*** Block opens ***

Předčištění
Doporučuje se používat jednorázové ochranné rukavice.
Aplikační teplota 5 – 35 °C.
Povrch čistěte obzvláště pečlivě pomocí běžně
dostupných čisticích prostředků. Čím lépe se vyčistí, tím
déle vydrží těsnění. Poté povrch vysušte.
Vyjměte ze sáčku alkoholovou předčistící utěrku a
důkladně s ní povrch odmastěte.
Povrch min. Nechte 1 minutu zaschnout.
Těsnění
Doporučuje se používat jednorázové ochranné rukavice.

*** Block closes ***
*** Block opens ***

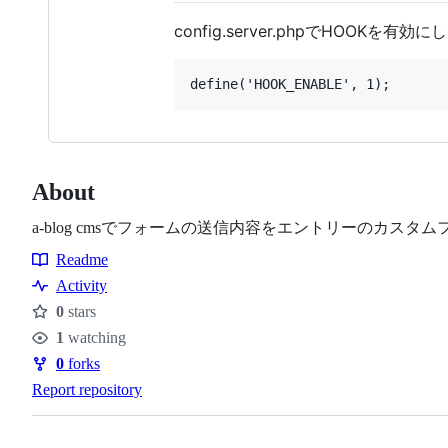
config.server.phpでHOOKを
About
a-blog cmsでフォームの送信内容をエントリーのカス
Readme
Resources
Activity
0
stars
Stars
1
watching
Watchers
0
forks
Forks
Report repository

*** Block closes ***

**PROBLEM REQUIREMENTS**
From the entries above, print the lines beginning at the one with "Předčištění" and stopping after the one with "Vyjměte ze sáčku", exactly as written and with nothing else.

**EXERCISE RESPONSE**
Předčištění
Doporučuje se používat jednorázové ochranné rukavice.
Aplikační teplota 5 – 35 °C.
Povrch čistěte obzvláště pečlivě pomocí běžně
dostupných čisticích prostředků. Čím lépe se vyčistí, tím
déle vydrží těsnění. Poté povrch vysušte.
Vyjměte ze sáčku alkoholovou předčistící utěrku a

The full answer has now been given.